Wise also seeks to demonstrate that the political dirty tricks and related operations of Nixon's CREEP were somehow unique, the product of a peculiar megalomaniacal paranoia that infected Nixon's inner circle. Of course, anyone—including Wise—who knows anything about politics knows better. Dirty tricks are part of the political game. But Wise wants us to believe that the Nixon gang was worse than the usual run of political rotters, which is not so—except, perhaps, in terms of competence.

(An aside: If you want the low-down on police-state abuses under presidents other than Nixon and on political dirty trickery in general, pick up a copy of Victor Lasky's It Didn't Start with Watergate. Lasky puts everything in perspective and does so in very readable fashion.)

For all its size, The American Police State contains nothing new of importance. Anyone who has kept up with the Watergate scandals will find Wise's accounts of the wiretap operations, the break-ins at the office of Ellsberg's shrink and the Watergate, etc., to be slightly embellished reruns.

Similarly, the chapter on the IRS is little more than a rehash of media reports on (1) the Nixon gang's efforts to manipulate and harass its enemies through (and to shield its friends against) IRS audits and (2) the IRS's efforts to sniff out (and encourage?) dissipation and sexual "deviance" among high officials in Florida. As if no other presidential administration used the files and power of the IRS in attempts to destroy its enemies. As if the Hank Hohenstein and Karl Bray cases never happened. As if the IRS did not routinely violate the constitutional rights of thousands of Americans.

The stories of CIA hugger-mugger are more of the same: the plots to kill Castro with Mafia help, domestic spying in violation of the law, secret experiments with mind-altering drugs using unwitting human subjects, and so on. All bad and disturbing, to say the least; but unless you have been completely out of touch with the world for the past four years, you have read and heard it all before.

In connection with CIA domestic operations, Wise incorrectly claims that all such activities are illegal and improper. The CIA quite properly is prohibited from running operations against domestic targets. It is not, however, prohibited from carrying out activities within the United States that are directed at targets abroad—again, quite properly. Many legitimate foreign operations require domestic support outside the usual headquarters bureaucracy. Much foreign intelligence information can be most effectively collected right here at home, without in any way infringing anyone's rights. Wise and others conveniently ignore the important distinction between, for example, the illegal CIA support for Nixon's Plumbers and a CIA interview of an American scientist who has volunteered to provide information he picked up while visiting the Soviet Union.
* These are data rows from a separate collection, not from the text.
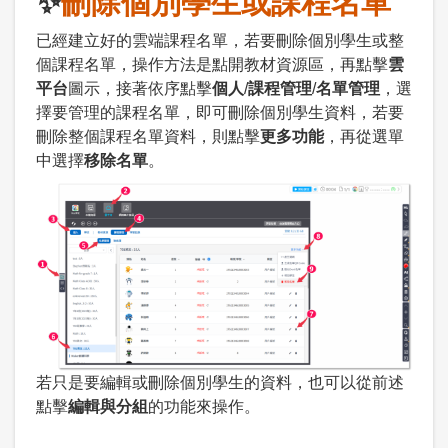
✨
刪除個別學生或課程名單
已經建立好的雲端課程名單，若要刪除個別學生或整
個課程名單，操作方法是點開教材資源區，再點擊
雲
平台
圖示，接著依序點擊
個人
/
課程管理
/
名單管理
，選
擇要管理的課程名單，即可刪除個別學生資料，若要
刪除整個課程名單資料，則點擊
更多功能
，再從選單
中選擇
移除名單
。
若只是要編輯或刪除個別學生的資料，也可以從前述
點擊
編輯與分組
的功能來操作。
Wise purports to tell the story of "the government against the people," yet he completely ignores the depredations of such statist monstrosities as OSHA, FDA, DEA, and FTC. Apparently only those agencies involved in "national security" work are capable of police-state abuses. Apparently only those politicians who justify their illicit activities as being in the interest of "national security" are in the wrong. Trampling on the rights of individuals is perfectly okay if it is done for "humanitarian" reasons.

None of this is to defend the very real and dangerous abuses of power, the sins of commission and omission, the malversation, the mis- and malfeasance in high places that have come, inevitably, with the rampant growth of the American State. Nor is it to suggest that all this be shrugged off as being "just the way things are." But it is to warn you away from wasting your time and money. If you have kept up with the Watergate and related investigations, don't bother with The American Police State. If not, it might be worth your while—read critically and with a pot of strong coffee at hand.

Mr. Pflock is a free-lance writer and editor and a contributing editor to REASON.